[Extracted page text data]
╔══

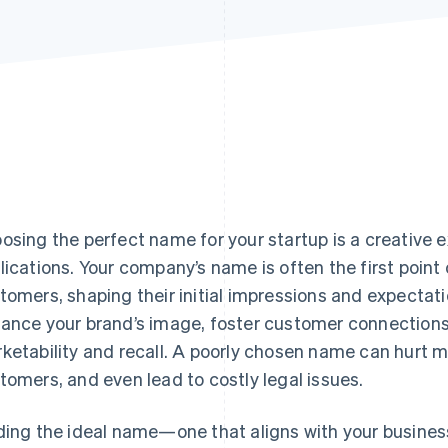
osing the perfect name for your startup is a creative e
lications. Your company’s name is often the first point 
tomers, shaping their initial impressions and expecta
ance your brand’s image, foster customer connections,
ketability and recall. A poorly chosen name can hurt m
tomers, and even lead to costly legal issues.
ding the ideal name—one that aligns with your business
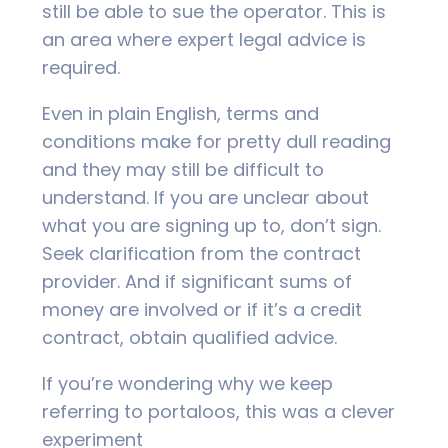
still be able to sue the operator. This is
an area where expert legal advice is
required.
Even in plain English, terms and
conditions make for pretty dull reading
and they may still be difficult to
understand. If you are unclear about
what you are signing up to, don’t sign.
Seek clarification from the contract
provider. And if significant sums of
money are involved or if it’s a credit
contract, obtain qualified advice.
If you’re wondering why we keep
referring to portaloos, this was a clever
experiment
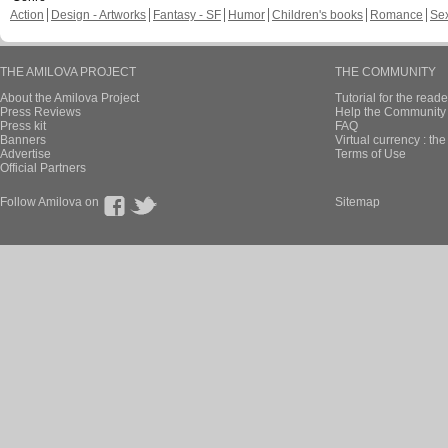
Action
Design - Artworks
Fantasy - SF
Humor
Children's books
Romance
Se
THE AMILOVA PROJECT
THE COMMUNITY
About the Amilova Project
Tutorial for the reade
Press Reviews
Help the Community 
Press kit
FAQ
Banners
Virtual currency : th
Advertise
Terms of Use
Official Partners
Follow Amilova on
Sitemap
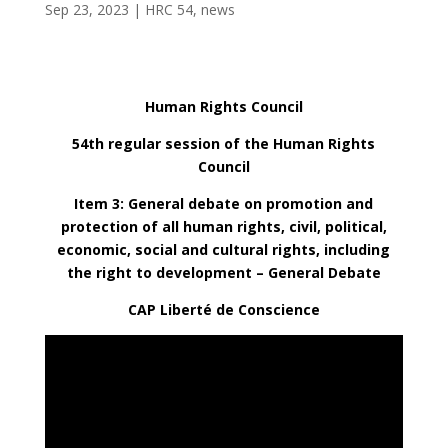
Sep 23, 2023
|
HRC 54
,
news
Human Rights Council
54th regular session of the Human Rights
Council
Item 3: General debate on promotion and
protection of all human rights, civil, political,
economic, social and cultural rights, including
the right to development – General Debate
CAP Liberté de Conscience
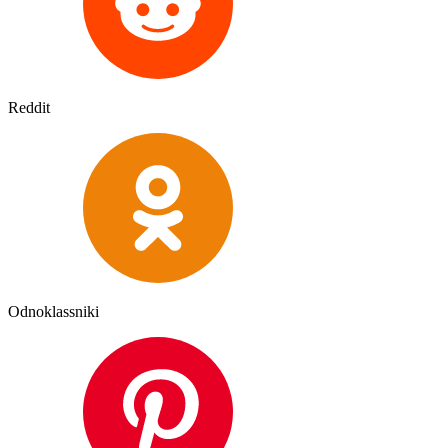
Reddit
Odnoklassniki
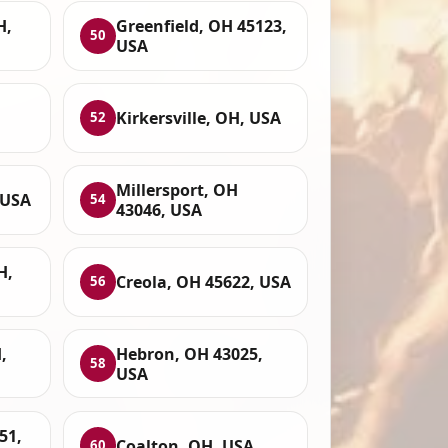
H,
Greenfield, OH 45123,
50
USA
Kirkersville, OH, USA
52
Millersport, OH
 USA
54
43046, USA
H,
Creola, OH 45622, USA
56
,
Hebron, OH 43025,
58
USA
51,
Coalton, OH, USA
60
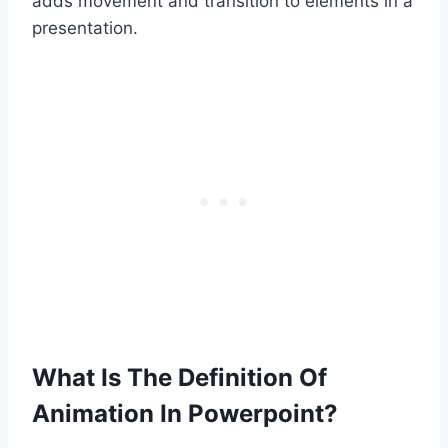
adds movement and transition to elements in a
presentation.
What Is The Definition Of
Animation In Powerpoint?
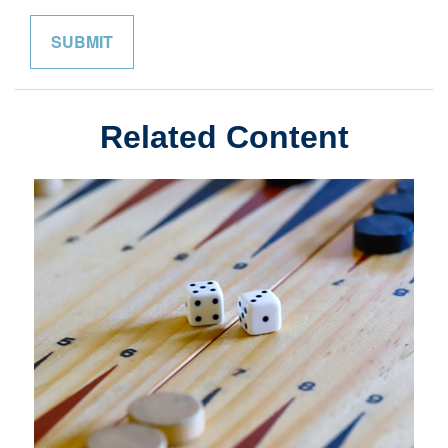
Related Content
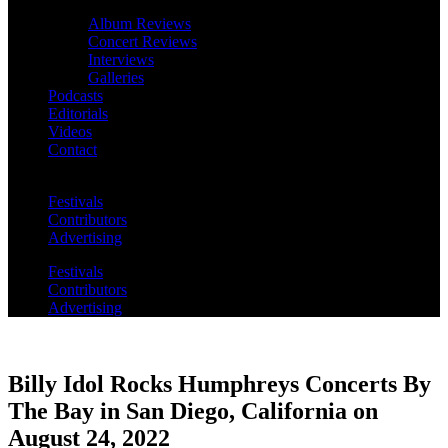
Album Reviews
Concert Reviews
Interviews
Galleries
Podcasts
Editorials
Videos
Contact
Festivals
Contributors
Advertising
Festivals
Contributors
Advertising
Billy Idol Rocks Humphreys Concerts By
The Bay in San Diego, California on
August 24, 2022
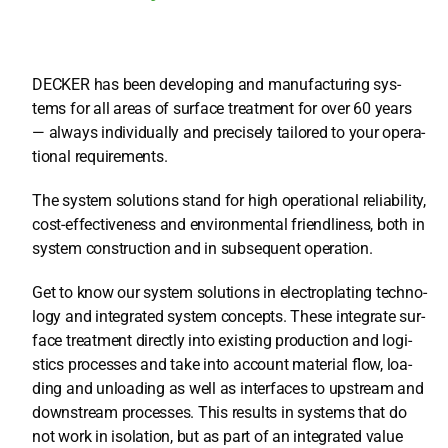
DECKER has been deve­lo­ping and manu­fac­tu­ring sys­
tems for all are­as of sur­face tre­at­ment for over 60 years
— always indi­vi­du­al­ly and pre­cis­e­ly tail­o­red to your ope­ra­
tio­nal requi­re­ments.
The sys­tem solu­ti­ons stand for high ope­ra­tio­nal relia­bi­li­ty,
cost-effec­ti­ve­ness and envi­ron­men­tal fri­end­li­ne­ss, both in
sys­tem con­s­truc­tion and in sub­se­quent ope­ra­ti­on.
Get to know our sys­tem solu­ti­ons in elec­tro­pla­ting tech­no­
lo­gy and inte­gra­ted sys­tem con­cepts. The­se inte­gra­te sur­
face tre­at­ment direct­ly into exis­ting pro­duc­tion and logi­
stics pro­ces­ses and take into account mate­ri­al flow, loa­
ding and unloa­ding as well as inter­faces to upstream and
down­stream pro­ces­ses. This results in sys­tems that do
not work in iso­la­ti­on, but as part of an inte­gra­ted value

╚══

Could you transcribe every entry exactly, leaving out the pictures?

ANSWER SPACE |
osing the perfect name for your startup is a creative e
lications. Your company’s name is often the first point 
tomers, shaping their initial impressions and expecta
ance your brand’s image, foster customer connections,
ketability and recall. A poorly chosen name can hurt m
tomers, and even lead to costly legal issues.
ding the ideal name—one that aligns with your business
still be able to sue the operator. This is
an area where expert legal advice is
required.
Even in plain English, terms and
conditions make for pretty dull reading
and they may still be difficult to
understand. If you are unclear about
what you are signing up to, don’t sign.
Seek clarification from the contract
provider. And if significant sums of
money are involved or if it’s a credit
contract, obtain qualified advice.
If you’re wondering why we keep
referring to portaloos, this was a clever
experiment
Action
Design - Artworks
Fantasy - SF
Humor
Children's books
Romance
Se
THE AMILOVA PROJECT
THE COMMUNITY
About the Amilova Project
Tutorial for the reade
Press Reviews
Help the Community 
Press kit
FAQ
Banners
Virtual currency : th
Advertise
Terms of Use
Official Partners
Follow Amilova on
Sitemap
Sep 23, 2023
|
HRC 54
,
news
Human Rights Council
54th regular session of the Human Rights
Council
Item 3: General debate on promotion and
protection of all human rights, civil, political,
economic, social and cultural rights, including
the right to development – General Debate
CAP Liberté de Conscience
Reddit
Odnoklassniki
H,
Greenfield, OH 45123,
50
USA
Kirkersville, OH, USA
52
Millersport, OH
 USA
54
43046, USA
H,
Creola, OH 45622, USA
56
,
Hebron, OH 43025,
58
USA
51,
Coalton, OH, USA
60
adds movement and transition to elements in a
presentation.
What Is The Definition Of
Animation In Powerpoint?
Related Content
Album Reviews
Concert Reviews
Interviews
Galleries
Podcasts
Editorials
Videos
Contact
Festivals
Contributors
Advertising
Festivals
Contributors
Advertising
Billy Idol Rocks Humphreys Concerts By
The Bay in San Diego, California on
August 24, 2022
DECKER has been deve­lo­ping and manu­fac­tu­ring sys­
tems for all are­as of sur­face tre­at­ment for over 60 years
— always indi­vi­du­al­ly and pre­cis­e­ly tail­o­red to your ope­ra­
tio­nal requi­re­ments.
The sys­tem solu­ti­ons stand for high ope­ra­tio­nal relia­bi­li­ty,
cost-effec­ti­ve­ness and envi­ron­men­tal fri­end­li­ne­ss, both in
sys­tem con­s­truc­tion and in sub­se­quent ope­ra­ti­on.
Get to know our sys­tem solu­ti­ons in elec­tro­pla­ting tech­no­
lo­gy and inte­gra­ted sys­tem con­cepts. The­se inte­gra­te sur­
face tre­at­ment direct­ly into exis­ting pro­duc­tion and logi­
stics pro­ces­ses and take into account mate­ri­al flow, loa­
ding and unloa­ding as well as inter­faces to upstream and
down­stream pro­ces­ses. This results in sys­tems that do
not work in iso­la­ti­on, but as part of an inte­gra­ted value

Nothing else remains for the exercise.